RedditImageGrab
RedditImageGrab copied to clipboard
Re-Naming downloaded files
After successfully downloading a bunch of images, I noticed that the file names are altered by imgur and are just random values. Is there any possibility of renaming the files to meaningful values such as the Reddit posts' topic. This would be very useful in saving time and in organizing it. See if this feature can be added to this awesome piece of code.
Filename is actually reddit thread ID with additional modification when an album is found instead a single link. If you want filename to be taken from reddit thread title, this will be more difficult because non alphabet character. Another alternative is to let user decided the filename format.
I second the original suggestion of having filenames pulled from reddit thread titles. I understand this is difficult, but is it possible?
It's very easy to add the Reddit post title to the file name. You just need to add IDENTIFIER (the post title) to the file's name.
For example, in my version of the script I have changed
FILENAME = '%s%s%s' % (ITEM['id'], FILENUM, FILEEXT)
to
FILENAME = '%s%s%s%s%s' % (ITEM['id'], ' - ', IDENTIFIER, FILENUM, FILEEXT)
Note that the script will crash if you pull anything with non ascii characters in the title. This can be avoided by using Unicode, which is not terribly difficult, but a bit more work to implement.
Also, in case you're unaware, the thread id it saves as the file name can be used to visit the actual post by adding the id after reddit.com/
Whops, forgot one other line. (I haven't looked at this in awhile)
I also changed the following to create the IDENTIFIER and remove some characters that aren't allowed in file names.
for ITEM in ITEMS:
TOTAL += 1
to
for ITEM in ITEMS:
TOTAL += 1
IDENTIFIER = ITEM['title'].replace('/', '\'').replace('"', '\'').replace('*', '\'').replace(':', '-').replace('?', '\'').replace('|', '-').replace('\\', '\'').replace('>','\'').replace('<','\'').replace('\n','-').replace('\t','-')
i already add the option. it alsom limit the total filename to be less than 256 char.
Thanks everyone for the info, much appreciated. :)
On Wed, Aug 5, 2015 at 9:05 PM, rachmadani haryono <[email protected]
wrote:
i already add the option. it alsom limit the total filename to be less than 256 char.
— Reply to this email directly or view it on GitHub https://github.com/HoverHell/RedditImageGrab/issues/27#issuecomment-128222986 .
Just created an account to post this. This was driving me crazy.
This makes downloaded files retain their original filename.
#FILENUM (comment out FILENUM's stuff)
filename_with_no_extension_from_url = pathsplitext(URL)[0]
filename_with_no_extension_from_url = filename_with_no_extension_from_url.split('/')[-1].split('.')[0]
FILENAME = '%s%s' % (filename_with_no_extension_from_url, FILEEXT)
Please forgive my lack of coding etiquette. I'm not a coder. I know next to nothing about Python.

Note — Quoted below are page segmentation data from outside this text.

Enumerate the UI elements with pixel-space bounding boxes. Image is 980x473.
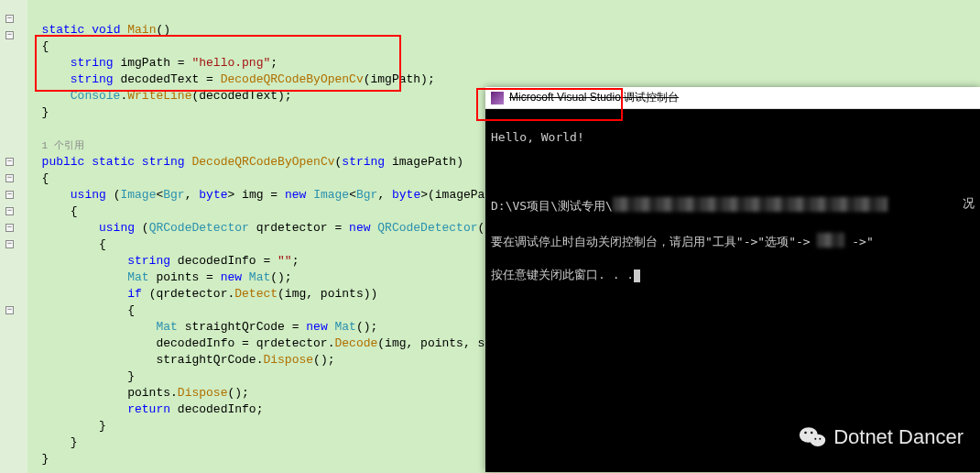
brace: { — [42, 39, 49, 53]
brace: } — [42, 452, 49, 466]
console-line-output: Hello, World! — [491, 129, 975, 146]
fold-icon[interactable]: − — [5, 306, 14, 314]
type: Bgr — [356, 188, 377, 202]
kw-string: string — [71, 56, 114, 70]
sp — [306, 188, 313, 202]
brace: } — [127, 369, 135, 383]
brace: { — [99, 237, 106, 251]
visual-studio-icon — [491, 92, 504, 104]
brace: { — [71, 204, 78, 218]
type: QRCodeDetector — [377, 221, 477, 235]
brace: { — [42, 171, 49, 185]
kw-void: void — [92, 23, 120, 37]
codelens-references[interactable]: 1 个引用 — [42, 140, 84, 151]
console-title: Microsoft Visual Studio 调试控制台 — [509, 90, 679, 105]
kw-new: new — [306, 320, 327, 334]
kw-return: return — [127, 402, 170, 416]
console-line-path: D:\VS项目\测试专用\ 况 — [491, 195, 975, 214]
tail: 况 — [963, 195, 975, 212]
msg-text: 要在调试停止时自动关闭控制台，请启用"工具"->"选项"-> — [491, 235, 811, 248]
kw-if: if — [127, 287, 142, 301]
watermark: Dotnet Dancer — [799, 425, 964, 449]
brace: { — [127, 303, 135, 317]
kw-static: static — [42, 23, 85, 37]
method-call: Dispose — [263, 353, 313, 367]
kw-using: using — [71, 188, 106, 202]
op: , — [185, 188, 200, 202]
parens: () — [156, 23, 170, 37]
op: , — [377, 188, 392, 202]
kw-byte: byte — [199, 188, 227, 202]
kw-string: string — [71, 72, 114, 86]
args: (); — [270, 270, 291, 284]
kw-string: string — [142, 155, 185, 169]
console-blank — [491, 162, 975, 179]
fold-icon[interactable]: − — [5, 174, 14, 182]
var: qrdetector = — [249, 221, 349, 235]
fold-icon[interactable]: − — [5, 15, 14, 23]
method-call: Detect — [234, 287, 278, 301]
type: Mat — [127, 270, 148, 284]
redacted — [817, 233, 844, 248]
console-line-msg2: 按任意键关闭此窗口. . . — [491, 267, 975, 283]
fold-icon[interactable]: − — [5, 240, 14, 248]
var: decodedText — [120, 72, 199, 86]
kw-string: string — [342, 155, 385, 169]
kw-byte: byte — [392, 188, 420, 202]
semi: ; — [292, 254, 299, 268]
debug-console-window[interactable]: Microsoft Visual Studio 调试控制台 Hello, Wor… — [485, 87, 980, 472]
fold-icon[interactable]: − — [5, 158, 14, 166]
msg-text: 按任意键关闭此窗口. . . — [491, 268, 634, 281]
redacted-path — [613, 197, 887, 212]
msg-text: ->" — [852, 235, 873, 248]
var: img = — [234, 188, 285, 202]
args: (img, points)) — [278, 287, 377, 301]
fold-icon[interactable]: − — [5, 31, 14, 39]
type-console: Console — [71, 89, 121, 103]
method-call: DecodeQRCodeByOpenCv — [221, 72, 364, 86]
brace: } — [42, 105, 49, 119]
sp — [242, 270, 249, 284]
console-titlebar[interactable]: Microsoft Visual Studio 调试控制台 — [485, 87, 980, 109]
string-literal: "" — [278, 254, 292, 268]
op: = — [199, 72, 220, 86]
semi: ; — [270, 56, 278, 70]
var: imgPath — [120, 56, 170, 70]
type: Bgr — [163, 188, 184, 202]
watermark-text: Dotnet Dancer — [833, 425, 964, 449]
console-cursor — [634, 270, 640, 282]
type: Image — [313, 188, 349, 202]
svg-point-5 — [819, 438, 821, 440]
wechat-icon — [799, 425, 826, 449]
args: (); — [313, 353, 334, 367]
string-literal: "hello.png" — [191, 56, 270, 70]
brace: } — [71, 435, 78, 449]
args: (); — [227, 386, 248, 400]
method-call: Decode — [334, 336, 377, 350]
kw-new: new — [221, 270, 242, 284]
fold-icon[interactable]: − — [5, 224, 14, 232]
expr: points. — [127, 386, 178, 400]
expr: (qrdetector. — [142, 287, 234, 301]
svg-point-3 — [811, 432, 813, 434]
paren: ) — [456, 155, 463, 169]
svg-point-1 — [811, 434, 826, 446]
path-text: D:\VS项目\测试专用\ — [491, 199, 613, 213]
type: Mat — [249, 270, 270, 284]
method-writeline: WriteLine — [127, 89, 191, 103]
kw-new: new — [349, 221, 370, 235]
method-main: Main — [127, 23, 156, 37]
svg-point-2 — [804, 432, 807, 434]
kw-public: public — [42, 155, 85, 169]
console-output[interactable]: Hello, World! D:\VS项目\测试专用\ 况 要在调试停止时自动关… — [485, 109, 980, 472]
args: (); — [356, 320, 377, 334]
args: (decodedText); — [191, 89, 291, 103]
sp — [328, 320, 335, 334]
fold-icon[interactable]: − — [5, 191, 14, 199]
fold-icon[interactable]: − — [5, 207, 14, 215]
args: (imgPath); — [364, 72, 435, 86]
var: points = — [149, 270, 221, 284]
kw-static: static — [92, 155, 135, 169]
expr: straightQrCode. — [156, 353, 263, 367]
type: Mat — [156, 320, 177, 334]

BE WARNED If there is an album it removes the incremental numbering if an album is present, you'll have to rely on the downloaded timestamp to sort that out locally.

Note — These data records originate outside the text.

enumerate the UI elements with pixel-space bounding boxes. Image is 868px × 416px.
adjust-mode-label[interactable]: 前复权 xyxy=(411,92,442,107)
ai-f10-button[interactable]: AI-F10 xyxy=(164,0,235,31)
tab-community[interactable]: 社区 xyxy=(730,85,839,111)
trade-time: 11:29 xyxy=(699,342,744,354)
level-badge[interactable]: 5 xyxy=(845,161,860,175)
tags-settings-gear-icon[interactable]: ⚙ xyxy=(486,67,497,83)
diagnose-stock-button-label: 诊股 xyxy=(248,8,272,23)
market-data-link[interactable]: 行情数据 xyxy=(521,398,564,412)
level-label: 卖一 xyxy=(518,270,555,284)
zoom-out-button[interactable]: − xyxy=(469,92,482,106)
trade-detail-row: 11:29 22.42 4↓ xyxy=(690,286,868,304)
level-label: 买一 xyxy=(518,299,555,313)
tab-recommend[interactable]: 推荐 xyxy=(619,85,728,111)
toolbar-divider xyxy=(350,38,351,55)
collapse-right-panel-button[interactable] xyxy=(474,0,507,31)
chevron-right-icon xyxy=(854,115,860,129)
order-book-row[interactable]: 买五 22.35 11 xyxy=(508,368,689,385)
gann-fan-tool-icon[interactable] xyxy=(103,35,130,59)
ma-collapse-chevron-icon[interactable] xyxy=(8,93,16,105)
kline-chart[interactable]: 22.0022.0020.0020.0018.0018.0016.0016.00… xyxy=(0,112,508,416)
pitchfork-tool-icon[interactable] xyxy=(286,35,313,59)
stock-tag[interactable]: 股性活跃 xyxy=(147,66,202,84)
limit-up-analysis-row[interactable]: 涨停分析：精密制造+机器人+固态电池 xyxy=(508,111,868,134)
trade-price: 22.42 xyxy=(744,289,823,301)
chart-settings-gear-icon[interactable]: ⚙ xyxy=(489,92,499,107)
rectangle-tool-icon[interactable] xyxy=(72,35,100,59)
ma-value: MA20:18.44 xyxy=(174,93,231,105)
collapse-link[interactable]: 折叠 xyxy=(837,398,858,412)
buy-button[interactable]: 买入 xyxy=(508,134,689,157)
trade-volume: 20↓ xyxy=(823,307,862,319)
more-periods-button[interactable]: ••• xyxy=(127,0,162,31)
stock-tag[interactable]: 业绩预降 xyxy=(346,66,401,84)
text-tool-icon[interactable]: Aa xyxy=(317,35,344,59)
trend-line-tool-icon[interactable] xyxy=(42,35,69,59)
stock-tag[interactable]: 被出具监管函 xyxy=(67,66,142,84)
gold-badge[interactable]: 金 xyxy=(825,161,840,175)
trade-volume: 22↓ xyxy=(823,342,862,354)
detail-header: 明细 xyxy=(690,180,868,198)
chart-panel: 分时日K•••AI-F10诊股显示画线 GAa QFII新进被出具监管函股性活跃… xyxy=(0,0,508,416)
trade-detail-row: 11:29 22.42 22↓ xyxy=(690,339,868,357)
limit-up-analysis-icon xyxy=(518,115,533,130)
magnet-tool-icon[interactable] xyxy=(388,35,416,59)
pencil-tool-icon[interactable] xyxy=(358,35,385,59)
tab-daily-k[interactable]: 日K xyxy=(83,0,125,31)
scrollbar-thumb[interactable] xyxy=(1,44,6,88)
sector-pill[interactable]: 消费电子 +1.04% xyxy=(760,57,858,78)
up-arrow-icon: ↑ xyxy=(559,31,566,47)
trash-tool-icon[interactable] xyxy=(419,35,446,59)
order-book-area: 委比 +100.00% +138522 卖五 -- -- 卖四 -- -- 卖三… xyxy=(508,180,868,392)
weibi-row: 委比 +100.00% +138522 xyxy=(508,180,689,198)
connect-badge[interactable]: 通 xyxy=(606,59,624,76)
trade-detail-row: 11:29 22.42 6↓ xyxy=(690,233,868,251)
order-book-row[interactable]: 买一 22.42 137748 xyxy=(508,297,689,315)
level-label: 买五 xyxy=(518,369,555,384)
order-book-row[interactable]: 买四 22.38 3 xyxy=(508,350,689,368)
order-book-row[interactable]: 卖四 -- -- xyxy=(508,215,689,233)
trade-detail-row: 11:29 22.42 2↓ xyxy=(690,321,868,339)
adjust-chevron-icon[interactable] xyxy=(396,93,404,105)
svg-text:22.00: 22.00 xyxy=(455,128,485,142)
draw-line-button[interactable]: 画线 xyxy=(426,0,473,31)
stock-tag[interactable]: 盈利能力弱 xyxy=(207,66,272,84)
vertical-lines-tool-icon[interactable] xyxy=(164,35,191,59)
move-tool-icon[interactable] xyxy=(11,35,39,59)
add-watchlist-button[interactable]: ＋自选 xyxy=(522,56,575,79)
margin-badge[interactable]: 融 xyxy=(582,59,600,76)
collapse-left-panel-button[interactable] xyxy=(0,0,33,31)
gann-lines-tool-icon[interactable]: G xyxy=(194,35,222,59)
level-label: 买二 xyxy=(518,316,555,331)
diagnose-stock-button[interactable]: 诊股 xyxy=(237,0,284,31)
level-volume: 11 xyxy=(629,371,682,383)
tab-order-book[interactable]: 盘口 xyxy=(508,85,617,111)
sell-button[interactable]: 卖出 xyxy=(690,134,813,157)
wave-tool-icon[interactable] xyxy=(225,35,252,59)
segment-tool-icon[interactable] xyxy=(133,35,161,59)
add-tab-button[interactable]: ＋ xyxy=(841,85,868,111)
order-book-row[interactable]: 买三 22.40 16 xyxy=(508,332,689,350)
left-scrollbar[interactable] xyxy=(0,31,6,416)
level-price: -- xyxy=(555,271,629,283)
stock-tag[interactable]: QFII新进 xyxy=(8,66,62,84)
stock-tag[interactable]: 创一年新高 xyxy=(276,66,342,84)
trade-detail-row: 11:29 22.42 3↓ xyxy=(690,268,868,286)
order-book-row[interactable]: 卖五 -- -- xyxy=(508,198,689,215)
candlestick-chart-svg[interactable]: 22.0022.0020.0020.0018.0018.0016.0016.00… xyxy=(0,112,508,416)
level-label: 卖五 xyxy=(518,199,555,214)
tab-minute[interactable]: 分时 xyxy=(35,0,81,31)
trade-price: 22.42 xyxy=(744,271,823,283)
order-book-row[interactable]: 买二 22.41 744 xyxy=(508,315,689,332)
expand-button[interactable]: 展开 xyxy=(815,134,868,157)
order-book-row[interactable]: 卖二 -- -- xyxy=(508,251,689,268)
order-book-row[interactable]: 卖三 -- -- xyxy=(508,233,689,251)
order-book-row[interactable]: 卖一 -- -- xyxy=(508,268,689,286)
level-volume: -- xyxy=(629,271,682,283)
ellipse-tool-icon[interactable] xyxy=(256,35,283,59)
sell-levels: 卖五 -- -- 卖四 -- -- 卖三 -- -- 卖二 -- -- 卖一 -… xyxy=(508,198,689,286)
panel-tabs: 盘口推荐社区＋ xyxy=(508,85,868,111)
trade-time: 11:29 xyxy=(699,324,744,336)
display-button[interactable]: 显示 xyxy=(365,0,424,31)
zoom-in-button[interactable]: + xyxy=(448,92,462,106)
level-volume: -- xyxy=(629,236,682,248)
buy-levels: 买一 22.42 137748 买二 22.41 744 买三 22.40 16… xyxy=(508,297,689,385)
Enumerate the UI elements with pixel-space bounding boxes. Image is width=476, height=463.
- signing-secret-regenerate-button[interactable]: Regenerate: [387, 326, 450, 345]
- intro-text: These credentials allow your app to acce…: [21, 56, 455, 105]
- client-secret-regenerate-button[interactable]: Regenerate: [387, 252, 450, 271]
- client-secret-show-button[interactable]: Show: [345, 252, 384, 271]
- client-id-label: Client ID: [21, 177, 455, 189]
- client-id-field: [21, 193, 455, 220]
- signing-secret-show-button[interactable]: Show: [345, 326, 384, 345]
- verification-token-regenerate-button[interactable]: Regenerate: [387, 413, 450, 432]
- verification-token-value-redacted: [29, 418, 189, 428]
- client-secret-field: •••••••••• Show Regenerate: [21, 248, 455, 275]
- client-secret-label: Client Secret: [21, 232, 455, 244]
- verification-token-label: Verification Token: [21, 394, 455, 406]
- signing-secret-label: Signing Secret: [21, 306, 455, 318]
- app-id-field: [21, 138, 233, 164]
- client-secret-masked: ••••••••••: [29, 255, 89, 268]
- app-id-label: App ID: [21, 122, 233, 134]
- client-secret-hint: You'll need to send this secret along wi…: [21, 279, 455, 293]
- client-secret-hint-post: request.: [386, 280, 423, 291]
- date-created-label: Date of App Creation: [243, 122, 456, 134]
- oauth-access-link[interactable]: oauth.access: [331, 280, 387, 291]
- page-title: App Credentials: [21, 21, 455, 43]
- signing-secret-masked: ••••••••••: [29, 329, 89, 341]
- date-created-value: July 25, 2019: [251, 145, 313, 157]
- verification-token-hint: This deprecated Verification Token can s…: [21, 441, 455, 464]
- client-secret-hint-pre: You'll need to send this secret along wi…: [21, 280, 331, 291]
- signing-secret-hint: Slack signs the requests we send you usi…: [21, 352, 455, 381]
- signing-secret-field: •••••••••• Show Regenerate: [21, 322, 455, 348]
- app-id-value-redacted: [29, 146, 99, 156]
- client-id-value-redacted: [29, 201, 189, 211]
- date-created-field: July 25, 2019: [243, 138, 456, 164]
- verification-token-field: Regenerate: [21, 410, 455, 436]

Do the developers see this stuff? I'm unsure. Thanks for the original script if you're watching.
BE WARNED If there is an album it removes the incremental numbering if an album is present, you'll have to rely on the downloaded timestamp to sort that out locally.
actually the behavior is as expected. when user want only to use the name from url , image of the album will not have index.
i'm not sure if @HoverHell still working on this. you can use other fork for this
I put up a fork of RedditImageGrab. Maybe you or @HoverHell or others might see something a little useful in what I've done. You said I can use the "other fork", is that considered the one @rachmadaniHaryono has?
not necessarily mine. while other have their own fork you can choose which meet your need.